◆ Extracted data
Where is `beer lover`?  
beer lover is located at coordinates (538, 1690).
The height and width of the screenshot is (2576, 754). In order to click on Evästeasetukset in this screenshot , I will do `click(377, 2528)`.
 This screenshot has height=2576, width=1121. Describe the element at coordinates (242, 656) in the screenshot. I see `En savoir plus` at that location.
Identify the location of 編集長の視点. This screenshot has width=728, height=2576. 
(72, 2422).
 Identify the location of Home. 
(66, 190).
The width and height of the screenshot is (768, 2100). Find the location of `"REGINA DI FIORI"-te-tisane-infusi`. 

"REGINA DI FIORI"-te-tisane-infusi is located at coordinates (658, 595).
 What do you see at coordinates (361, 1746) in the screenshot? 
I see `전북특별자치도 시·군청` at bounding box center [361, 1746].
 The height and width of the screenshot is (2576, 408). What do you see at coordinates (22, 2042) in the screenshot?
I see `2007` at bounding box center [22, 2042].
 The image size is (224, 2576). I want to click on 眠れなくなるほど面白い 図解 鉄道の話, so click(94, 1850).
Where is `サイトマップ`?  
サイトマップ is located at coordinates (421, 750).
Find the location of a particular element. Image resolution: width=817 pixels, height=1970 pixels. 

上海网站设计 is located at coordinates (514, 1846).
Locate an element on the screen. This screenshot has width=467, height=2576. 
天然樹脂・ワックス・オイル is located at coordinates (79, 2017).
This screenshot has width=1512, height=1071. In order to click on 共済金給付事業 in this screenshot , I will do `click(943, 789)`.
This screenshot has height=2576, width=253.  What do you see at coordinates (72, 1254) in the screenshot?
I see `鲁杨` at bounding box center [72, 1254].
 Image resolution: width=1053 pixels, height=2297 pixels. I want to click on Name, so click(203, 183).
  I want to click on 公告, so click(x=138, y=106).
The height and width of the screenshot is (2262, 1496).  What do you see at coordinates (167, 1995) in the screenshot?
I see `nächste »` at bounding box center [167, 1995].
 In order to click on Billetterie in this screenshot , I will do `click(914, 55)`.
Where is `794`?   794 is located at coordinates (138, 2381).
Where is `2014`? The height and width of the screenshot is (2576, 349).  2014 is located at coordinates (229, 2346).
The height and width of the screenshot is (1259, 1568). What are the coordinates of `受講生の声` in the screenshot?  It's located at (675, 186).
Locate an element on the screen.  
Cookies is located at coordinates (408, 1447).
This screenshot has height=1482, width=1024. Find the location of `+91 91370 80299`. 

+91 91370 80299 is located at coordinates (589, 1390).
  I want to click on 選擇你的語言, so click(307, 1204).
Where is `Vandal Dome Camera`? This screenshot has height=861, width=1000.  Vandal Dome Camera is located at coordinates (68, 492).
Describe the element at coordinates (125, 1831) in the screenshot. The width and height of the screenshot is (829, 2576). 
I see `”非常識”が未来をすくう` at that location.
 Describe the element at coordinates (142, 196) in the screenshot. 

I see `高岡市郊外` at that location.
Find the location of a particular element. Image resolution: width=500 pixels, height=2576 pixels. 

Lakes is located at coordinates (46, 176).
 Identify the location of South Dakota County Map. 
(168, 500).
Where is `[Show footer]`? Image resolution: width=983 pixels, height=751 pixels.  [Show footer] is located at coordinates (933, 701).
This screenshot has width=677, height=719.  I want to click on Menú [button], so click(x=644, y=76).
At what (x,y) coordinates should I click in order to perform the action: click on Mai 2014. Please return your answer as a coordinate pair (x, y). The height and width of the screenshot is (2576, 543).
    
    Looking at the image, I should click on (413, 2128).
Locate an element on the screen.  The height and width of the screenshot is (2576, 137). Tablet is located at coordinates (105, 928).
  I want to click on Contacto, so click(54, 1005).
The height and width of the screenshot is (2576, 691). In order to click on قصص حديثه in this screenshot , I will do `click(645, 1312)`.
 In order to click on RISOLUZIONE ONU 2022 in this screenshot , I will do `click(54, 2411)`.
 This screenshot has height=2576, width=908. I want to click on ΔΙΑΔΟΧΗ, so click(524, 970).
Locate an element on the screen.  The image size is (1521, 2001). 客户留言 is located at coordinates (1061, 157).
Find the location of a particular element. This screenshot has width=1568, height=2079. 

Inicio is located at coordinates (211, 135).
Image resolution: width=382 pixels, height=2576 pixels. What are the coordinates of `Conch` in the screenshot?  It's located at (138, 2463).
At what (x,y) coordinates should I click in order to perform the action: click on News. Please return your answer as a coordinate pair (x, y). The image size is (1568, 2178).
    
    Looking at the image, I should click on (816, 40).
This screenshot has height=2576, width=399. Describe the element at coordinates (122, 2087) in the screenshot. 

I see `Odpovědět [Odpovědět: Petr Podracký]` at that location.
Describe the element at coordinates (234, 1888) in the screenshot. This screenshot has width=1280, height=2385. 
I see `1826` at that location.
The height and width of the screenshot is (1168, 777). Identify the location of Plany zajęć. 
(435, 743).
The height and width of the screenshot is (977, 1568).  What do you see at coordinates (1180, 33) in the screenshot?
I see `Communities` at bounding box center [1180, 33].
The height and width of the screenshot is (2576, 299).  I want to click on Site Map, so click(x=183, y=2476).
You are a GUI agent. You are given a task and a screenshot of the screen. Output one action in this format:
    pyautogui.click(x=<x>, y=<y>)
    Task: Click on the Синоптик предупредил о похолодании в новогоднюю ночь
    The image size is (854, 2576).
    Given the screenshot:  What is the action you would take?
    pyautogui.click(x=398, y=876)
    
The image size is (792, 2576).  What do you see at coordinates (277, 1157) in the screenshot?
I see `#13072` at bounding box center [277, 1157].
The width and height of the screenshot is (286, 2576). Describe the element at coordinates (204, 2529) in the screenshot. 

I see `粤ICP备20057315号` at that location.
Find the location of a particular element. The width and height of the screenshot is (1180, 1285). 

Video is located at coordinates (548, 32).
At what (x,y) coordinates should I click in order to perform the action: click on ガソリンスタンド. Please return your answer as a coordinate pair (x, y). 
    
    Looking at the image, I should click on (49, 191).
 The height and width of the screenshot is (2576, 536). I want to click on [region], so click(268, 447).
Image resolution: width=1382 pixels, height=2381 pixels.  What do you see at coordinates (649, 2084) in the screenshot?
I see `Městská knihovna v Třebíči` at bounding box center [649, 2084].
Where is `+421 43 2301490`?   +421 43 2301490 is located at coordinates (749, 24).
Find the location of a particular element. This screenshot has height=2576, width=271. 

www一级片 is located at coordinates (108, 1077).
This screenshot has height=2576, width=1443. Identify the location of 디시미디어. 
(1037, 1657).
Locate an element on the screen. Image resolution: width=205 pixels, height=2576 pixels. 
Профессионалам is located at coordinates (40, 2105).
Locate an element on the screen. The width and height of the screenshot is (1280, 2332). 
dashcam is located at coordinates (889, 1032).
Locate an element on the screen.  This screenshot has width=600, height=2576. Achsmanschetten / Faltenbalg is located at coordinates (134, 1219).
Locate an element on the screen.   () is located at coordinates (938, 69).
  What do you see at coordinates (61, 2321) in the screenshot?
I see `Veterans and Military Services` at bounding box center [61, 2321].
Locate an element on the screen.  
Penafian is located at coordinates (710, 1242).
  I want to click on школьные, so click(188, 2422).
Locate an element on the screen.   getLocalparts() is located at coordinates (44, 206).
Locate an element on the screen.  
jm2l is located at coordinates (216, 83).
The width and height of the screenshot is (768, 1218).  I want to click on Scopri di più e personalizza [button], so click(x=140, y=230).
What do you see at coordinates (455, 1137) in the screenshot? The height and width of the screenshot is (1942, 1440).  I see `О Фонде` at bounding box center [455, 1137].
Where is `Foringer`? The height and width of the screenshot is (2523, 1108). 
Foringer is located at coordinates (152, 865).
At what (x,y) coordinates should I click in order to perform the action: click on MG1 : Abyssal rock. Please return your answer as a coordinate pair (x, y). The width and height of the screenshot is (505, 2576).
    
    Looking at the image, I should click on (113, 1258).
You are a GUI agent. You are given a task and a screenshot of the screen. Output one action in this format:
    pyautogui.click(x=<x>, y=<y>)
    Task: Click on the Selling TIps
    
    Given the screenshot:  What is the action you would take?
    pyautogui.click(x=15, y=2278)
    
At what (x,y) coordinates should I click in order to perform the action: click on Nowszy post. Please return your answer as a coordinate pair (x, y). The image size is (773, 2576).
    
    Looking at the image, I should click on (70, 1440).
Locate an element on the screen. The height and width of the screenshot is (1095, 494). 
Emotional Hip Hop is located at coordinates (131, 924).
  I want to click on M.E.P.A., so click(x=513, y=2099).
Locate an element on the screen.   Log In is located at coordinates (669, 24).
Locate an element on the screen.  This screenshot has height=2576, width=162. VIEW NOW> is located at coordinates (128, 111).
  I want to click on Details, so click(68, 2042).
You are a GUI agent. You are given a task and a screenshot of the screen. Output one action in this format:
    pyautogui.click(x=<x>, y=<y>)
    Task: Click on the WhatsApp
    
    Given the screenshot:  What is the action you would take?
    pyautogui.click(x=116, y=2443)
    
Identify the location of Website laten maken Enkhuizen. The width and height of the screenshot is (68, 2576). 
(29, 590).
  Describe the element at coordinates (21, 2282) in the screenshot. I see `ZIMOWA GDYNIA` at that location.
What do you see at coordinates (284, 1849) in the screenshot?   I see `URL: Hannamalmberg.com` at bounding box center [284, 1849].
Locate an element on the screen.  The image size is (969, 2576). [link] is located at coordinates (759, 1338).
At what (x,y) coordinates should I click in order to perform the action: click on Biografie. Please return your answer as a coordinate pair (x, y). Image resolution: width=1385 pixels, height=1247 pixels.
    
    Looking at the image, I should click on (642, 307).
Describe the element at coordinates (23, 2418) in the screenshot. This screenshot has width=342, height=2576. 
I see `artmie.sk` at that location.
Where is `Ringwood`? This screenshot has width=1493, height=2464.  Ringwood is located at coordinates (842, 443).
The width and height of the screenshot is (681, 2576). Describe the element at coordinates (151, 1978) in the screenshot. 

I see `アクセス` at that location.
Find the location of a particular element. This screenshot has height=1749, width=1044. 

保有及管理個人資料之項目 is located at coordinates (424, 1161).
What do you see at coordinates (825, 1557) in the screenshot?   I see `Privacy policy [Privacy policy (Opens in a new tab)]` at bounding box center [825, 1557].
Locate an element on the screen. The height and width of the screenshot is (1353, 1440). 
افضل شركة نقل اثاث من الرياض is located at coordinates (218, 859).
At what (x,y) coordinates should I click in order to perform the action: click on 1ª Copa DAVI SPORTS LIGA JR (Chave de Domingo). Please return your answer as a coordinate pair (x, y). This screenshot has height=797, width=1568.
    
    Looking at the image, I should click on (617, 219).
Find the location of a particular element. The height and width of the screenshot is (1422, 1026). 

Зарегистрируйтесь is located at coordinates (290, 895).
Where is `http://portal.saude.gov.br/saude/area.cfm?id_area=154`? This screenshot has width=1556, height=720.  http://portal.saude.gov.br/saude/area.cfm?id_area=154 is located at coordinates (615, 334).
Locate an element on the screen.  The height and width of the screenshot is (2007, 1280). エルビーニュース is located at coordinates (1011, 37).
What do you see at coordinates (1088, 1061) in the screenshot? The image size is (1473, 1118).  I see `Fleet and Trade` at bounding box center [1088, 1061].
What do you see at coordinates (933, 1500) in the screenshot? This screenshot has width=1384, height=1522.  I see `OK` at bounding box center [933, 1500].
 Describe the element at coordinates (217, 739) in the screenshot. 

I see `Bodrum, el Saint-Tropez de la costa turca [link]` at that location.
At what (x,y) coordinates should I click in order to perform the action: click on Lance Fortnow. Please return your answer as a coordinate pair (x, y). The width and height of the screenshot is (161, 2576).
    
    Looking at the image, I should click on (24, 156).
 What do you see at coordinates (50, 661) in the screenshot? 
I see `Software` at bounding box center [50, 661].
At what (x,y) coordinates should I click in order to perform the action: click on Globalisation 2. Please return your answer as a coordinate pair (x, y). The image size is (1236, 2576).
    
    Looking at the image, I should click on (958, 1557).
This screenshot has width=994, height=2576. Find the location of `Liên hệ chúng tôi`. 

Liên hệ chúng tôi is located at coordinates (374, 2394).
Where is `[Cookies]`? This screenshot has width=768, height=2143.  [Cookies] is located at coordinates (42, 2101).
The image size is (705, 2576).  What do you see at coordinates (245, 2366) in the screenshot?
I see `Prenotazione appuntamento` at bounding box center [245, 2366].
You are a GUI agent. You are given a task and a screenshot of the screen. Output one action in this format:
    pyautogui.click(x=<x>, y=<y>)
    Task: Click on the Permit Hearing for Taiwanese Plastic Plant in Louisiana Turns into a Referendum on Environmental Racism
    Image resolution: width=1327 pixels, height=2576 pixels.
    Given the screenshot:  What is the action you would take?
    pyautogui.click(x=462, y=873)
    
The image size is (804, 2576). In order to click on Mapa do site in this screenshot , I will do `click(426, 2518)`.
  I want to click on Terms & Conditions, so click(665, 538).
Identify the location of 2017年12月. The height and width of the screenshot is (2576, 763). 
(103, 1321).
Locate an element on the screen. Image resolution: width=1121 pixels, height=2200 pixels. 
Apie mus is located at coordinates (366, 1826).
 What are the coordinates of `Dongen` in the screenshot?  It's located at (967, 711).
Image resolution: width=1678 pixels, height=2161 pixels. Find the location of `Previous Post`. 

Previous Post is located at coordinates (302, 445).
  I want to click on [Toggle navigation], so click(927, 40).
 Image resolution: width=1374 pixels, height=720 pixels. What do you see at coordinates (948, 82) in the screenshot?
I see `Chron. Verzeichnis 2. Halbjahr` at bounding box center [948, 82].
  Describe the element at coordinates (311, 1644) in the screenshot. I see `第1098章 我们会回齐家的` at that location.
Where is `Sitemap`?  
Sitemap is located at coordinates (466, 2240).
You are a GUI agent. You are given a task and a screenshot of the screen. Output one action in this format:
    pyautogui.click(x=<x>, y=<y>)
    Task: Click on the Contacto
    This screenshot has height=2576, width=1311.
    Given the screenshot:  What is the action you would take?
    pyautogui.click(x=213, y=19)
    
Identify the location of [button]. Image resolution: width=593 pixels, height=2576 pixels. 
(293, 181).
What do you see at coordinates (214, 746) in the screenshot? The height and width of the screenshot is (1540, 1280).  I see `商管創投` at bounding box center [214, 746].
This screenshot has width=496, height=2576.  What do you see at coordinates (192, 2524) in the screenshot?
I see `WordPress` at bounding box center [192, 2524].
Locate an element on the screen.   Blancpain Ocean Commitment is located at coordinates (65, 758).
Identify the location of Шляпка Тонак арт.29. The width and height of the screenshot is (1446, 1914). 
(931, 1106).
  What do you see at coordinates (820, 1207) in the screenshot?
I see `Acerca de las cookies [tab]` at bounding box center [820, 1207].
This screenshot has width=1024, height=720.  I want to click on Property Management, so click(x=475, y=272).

◆ Aim of the task
From the listing above, output exactly the run of lines that starts with the line containing "The image size is (804, 2576)." and ends with the line containing "Task: Click on the Contacto".

◆ Result for this exercise
The image size is (804, 2576). In order to click on Mapa do site in this screenshot , I will do `click(426, 2518)`.
  I want to click on Terms & Conditions, so click(665, 538).
Identify the location of 2017年12月. The height and width of the screenshot is (2576, 763). 
(103, 1321).
Locate an element on the screen. Image resolution: width=1121 pixels, height=2200 pixels. 
Apie mus is located at coordinates (366, 1826).
 What are the coordinates of `Dongen` in the screenshot?  It's located at (967, 711).
Image resolution: width=1678 pixels, height=2161 pixels. Find the location of `Previous Post`. 

Previous Post is located at coordinates (302, 445).
  I want to click on [Toggle navigation], so click(927, 40).
 Image resolution: width=1374 pixels, height=720 pixels. What do you see at coordinates (948, 82) in the screenshot?
I see `Chron. Verzeichnis 2. Halbjahr` at bounding box center [948, 82].
  Describe the element at coordinates (311, 1644) in the screenshot. I see `第1098章 我们会回齐家的` at that location.
Where is `Sitemap`?  
Sitemap is located at coordinates (466, 2240).
You are a GUI agent. You are given a task and a screenshot of the screen. Output one action in this format:
    pyautogui.click(x=<x>, y=<y>)
    Task: Click on the Contacto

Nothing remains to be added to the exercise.